Librarian of Alexandria

2013-10-17

Latka: Tags

Another new Latka feature: effectively, I want the ability to have abstract data types, so I'd like to hide the constructor/destructor of a type and only expose a particular interface. The way I'm doing this is with tags, which are a particular variation on runtime types that have a bit in common with data type constructors in most ML variants.

We speak of tags wrapping values. We declare a new tag either at the top level with

tag t

or in a local scope with

let tag t in (* ... *)

Once we have a tag, we can wrap a value with

x as t

and unwrap it by pattern-matching. This point is slightly unintuitive, and has been my only sticking point—assuming we have a tag t in scope, then

case x of
  y : t -> y

will extract a value that's been wrapped by type t. This is not how pattern bindings usually work—this corresponds to a Haskell pattern like

case x of Tagged y t' | t == t' -> y

and not to the naïve Haskell translation

case x of Tagged y t -> y

So in this case, unification must also be aware of the values in (lexical) scope, which is a bit of an extension. I think I like this better than the alternatives, though.

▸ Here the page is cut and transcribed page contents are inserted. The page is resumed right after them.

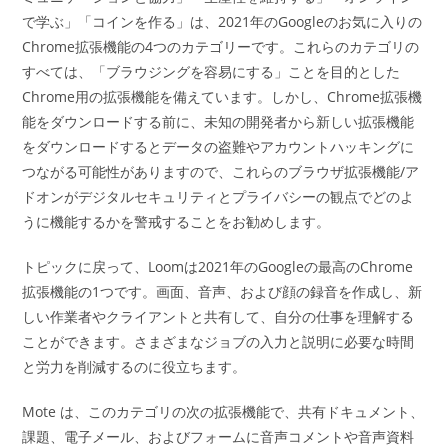
で学ぶ」「コインを作る」は、2021年のGoogleのお気に入りの
Chrome拡張機能の4つのカテゴリーです。これらのカテゴリの
すべては、「ブラウジングを容易にする」ことを目的とした
Chrome用の拡張機能を備えています。しかし、Chrome拡張機
能をダウンロードする前に、未知の開発者から新しい拡張機能
をダウンロードするとデータの盗難やアカウントハッキングに
つながる可能性がありますので、これらのブラウザ拡張機能/ア
ドオンがデジタルセキュリティとプライバシーの観点でどのよ
うに機能するかを警戒することをお勧めします。
トピックに戻って、Loomは2021年のGoogleの最高のChrome
拡張機能の1つです。画面、音声、および顔の録音を作成し、新
しい作業者やクライアントと共有して、自分の仕事を理解する
ことができます。さまざまなジョブの入力と説明に必要な時間
と労力を削減するのに役立ちます。
Mote は、このカテゴリの次の拡張機能で、共有ドキュメント、
課題、電子メール、およびフォームに音声コメントや音声資料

A wrapped value cannot be used as though it were unwrapped, so the following would result in a runtime error:

let tag n in
  add.1.(2 as n)
  (* error: non-numeric argument to add *)

And if the tag is not in scope, then we can effectively encapsulate our data by providing various accessor functions to work with the tagged data, e.g.

<mkMyNum,getMyNum,addMyNum> := let tag myNum in
  < \ x : num . x as myNum
    \ _       . failure."Non-numeric argument to mkMyNum"
  , \ x : myNum . x
    \ _         . failure."Non-MyNum argument to getMyNum"
  , \ (x : myNum) (y : myNum) . (add.x.y) as myNum
    \ _                       . failure."Non-myNum arguments to addMyNum"
  >
puts getMyNum.(addMyNum.(mkMyNum.2).(mkMyNum.3))
(* prints 5 *)
puts getMyNum.(addMyNum.3.(mkMyNum.3))
(* Failure: Non-MyNum argument to addMyNum *)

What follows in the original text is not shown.